1
votes

I'm trying to create nested cross-validations using the rsample package, and I use purrr::map2 to create them multiple times, with differing amount of folds as dictated by the v parameter. However, the vfold_cv function does not accept the v parameter, and instead I get this error: Error: v must be a single integer.

In the reprex below, I'm simulating the situation using the mtcars data, by creating a cross validation for each cylinder. Replacing .y with a number works, but I need the parameter to vary with each cylinder by using the n column.

library(purrr)
library(parsnip)
library(rsample)
library(tidyr)

data("mtcars")

nested <- mtcars %>% 
    select(cyl, disp:gear) %>% 
    group_by(cyl) %>% 
    nest(data = disp:gear) %>% 
    cbind(n = 2:4)

nested %>% 
    group_by(cyl) %>% 
    mutate(cv = map2(data, n,
                     ~nested_cv(.x,
                                inside = vfold_cv(v = 10, repeats = 3),
                                outside = vfold_cv(v = .y))))

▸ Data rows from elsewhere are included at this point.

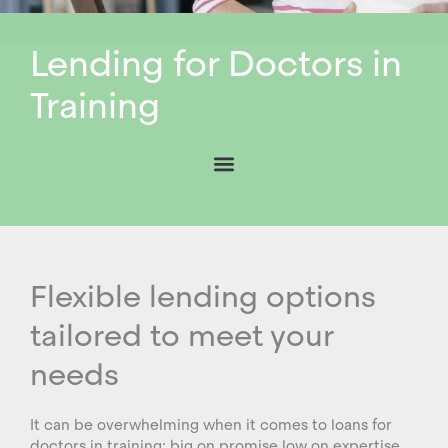
Lending for Doctors in
Training
Flexible lending options
tailored to meet your
needs
It can be overwhelming when it comes to loans for
doctors in training: big on promise low on expertise.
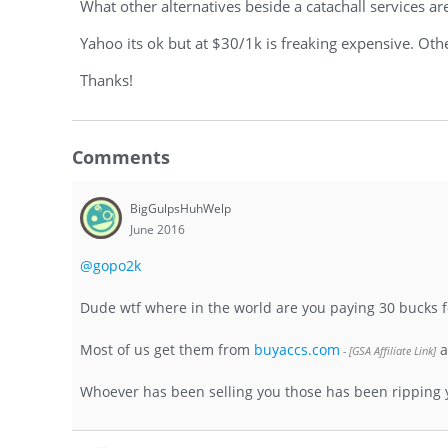
What other alternatives beside a catachall services ar
Yahoo its ok but at $30/1k is freaking expensive. Othe
Thanks!
Comments
BigGulpsHuhWelp
June 2016
@gopo2k
Dude wtf where in the world are you paying 30 bucks f
Most of us get them from
buyaccs.com
a
Whoever has been selling you those has been ripping you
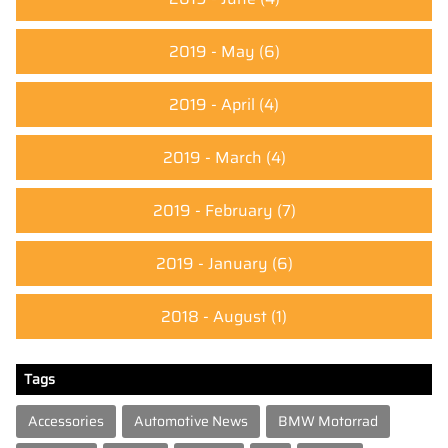
2019 - May
(6)
2019 - April
(4)
2019 - March
(4)
2019 - February
(7)
2019 - January
(6)
2018 - August
(1)
Tags
Accessories
Automotive News
BMW Motorrad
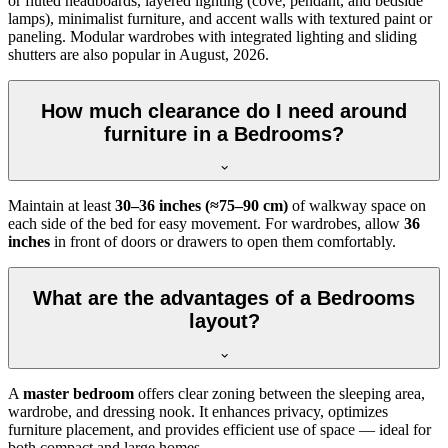
or fluted headboards, layered lighting (cove, pendant, and bedside
lamps), minimalist furniture, and accent walls with textured paint or
paneling. Modular wardrobes with integrated lighting and sliding
shutters are also popular in August, 2026.
How much clearance do I need around
furniture in a Bedrooms?
Maintain at least
30–36 inches (≈75–90 cm)
of walkway space on
each side of the bed for easy movement. For wardrobes, allow
36
inches
in front of doors or drawers to open them comfortably.
What are the advantages of a Bedrooms
layout?
A
master bedroom
offers clear zoning between the sleeping area,
wardrobe, and dressing nook. It enhances privacy, optimizes
furniture placement, and provides efficient use of space — ideal for
both compact and large homes.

Error: `v` must be a single integer.

1

1 Answers

1
votes

It's vfold_cv function inside nested_cv, you can try it:

createNested = function(x,y){
    nested_cv(x,inside = vfold_cv(v = 10, repeats = 3),outside = vfold_cv(v = y))
}

createNested(nested$data[[1]],3)
Error in vfold_splits(data = data, v = v, strata = strata, breaks = breaks) : 
  object 'y' not found

So it cannot see the y variable (like your .y) inside the function. So I wrote a function to explicitly pass the results of vfold_cv() for outside into nested_cv(), a few more lines of code but it's ok:

createNested = function(x,y){
    outside_cv = vfold_cv(x,v = y)
    nested_cv(x,inside = vfold_cv(v = 10, repeats = 3),outside = outside_cv)
}

nested <- mtcars %>% 
select(cyl, disp:gear) %>% 
nest(data = disp:gear) %>%
mutate(n=2:4)

nested %>%  mutate(cv = map2(data,n,.f=createNested))

# A tibble: 3 x 4
    cyl data                  n cv              
  <dbl> <list>            <int> <list>          
1     6 <tibble [7 × 8]>      2 <tibble [2 × 3]>
2     4 <tibble [11 × 8]>     3 <tibble [3 × 3]>
3     8 <tibble [14 × 8]>     4 <tibble [4 × 3]>

Note, once you have nested the data, you don't need group_by()